The ability to prevent PTH resulting from HCV was further improved by second-generation EIAs, which incorporated detection of antibodies to the core antigen (C22-3 protein) and the C200 antigen, which combines the epitopes included in the c33c and C100-3 proteins (coded by the NS-3 and the NS-4 regions of the RNA genome) (30,206). Wang et al. (246) demonstrated 100% sensitivity of a second-generation EIA incorporating these three antigens, compared with 83% sensitivity of the first-generation assay; the newer assay also detected anti-HCV 6 weeks earlier than the single-antigen EIA. Using dot-blot assays, several groups demonstrated that antibodies to the c33c or core proteins (C22) consistently appeared before those to C100-3, from 4 to 13 weeks after transfusion (247,248).

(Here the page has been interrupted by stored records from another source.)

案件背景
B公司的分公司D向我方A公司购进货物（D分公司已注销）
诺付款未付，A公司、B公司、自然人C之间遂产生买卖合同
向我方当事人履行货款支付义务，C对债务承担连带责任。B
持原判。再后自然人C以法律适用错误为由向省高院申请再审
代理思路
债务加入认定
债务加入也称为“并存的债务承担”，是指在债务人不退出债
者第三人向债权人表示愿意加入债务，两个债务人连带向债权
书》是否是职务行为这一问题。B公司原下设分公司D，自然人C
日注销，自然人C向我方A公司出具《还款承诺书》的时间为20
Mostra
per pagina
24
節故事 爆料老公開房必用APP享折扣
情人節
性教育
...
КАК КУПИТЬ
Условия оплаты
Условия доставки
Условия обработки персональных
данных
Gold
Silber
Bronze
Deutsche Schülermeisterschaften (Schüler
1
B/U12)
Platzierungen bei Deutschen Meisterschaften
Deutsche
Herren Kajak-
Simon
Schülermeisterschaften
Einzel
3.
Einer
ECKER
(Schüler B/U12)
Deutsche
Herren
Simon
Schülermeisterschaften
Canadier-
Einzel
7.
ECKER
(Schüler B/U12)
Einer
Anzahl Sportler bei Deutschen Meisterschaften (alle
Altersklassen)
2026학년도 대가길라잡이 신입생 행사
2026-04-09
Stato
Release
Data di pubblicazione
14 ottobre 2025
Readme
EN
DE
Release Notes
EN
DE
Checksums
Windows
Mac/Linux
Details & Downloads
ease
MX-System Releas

In addition to their sensitivity, another concern with the first-generation anti-HCV EIAs and RIAs was their positive predictive value. A positive EIA or RIA was confirmed by the more specific recombinant immunoblot assay (RIBA) in only 19% to 60% of cases (243,249, 250, 251 and 252), with only one study showing 100% correlation of the screening EIA with RIBA (239). Newer RIBA and matrix (a semiautomated immunoblot) assays each contain four recombinant antigens (253). In keeping with Bayes’ theorem, in highrisk populations, 70% to 100% of sera repeatedly reactive by second-generation EIAs were determined to be true positives by the RIBA or matrix assays, whereas fewer than 50% of repeatedly reactive second-generation EIAs are true positive in low-risk populations (220,253).

Despite the limitations of first-generation EIAs, on May 2, 1990, an anti-HCV first-generation screening assay became mandatory on all donor blood (Table 67-5). Blood banks began using the second-generation EIA to screen for HCV antibody on April 6, 1992. Because of the previously discussed suboptimal sensitivity of these assays for HCV infection in a donor unit, the screening of donor blood for ALT level and anti-HBc was considered as important and was retained as required assays until June 20, 1995, when the requirement for ALT assays was rescinded (Table 67-5 and Fig. 67-5) (29,35,206,243,249,250,254).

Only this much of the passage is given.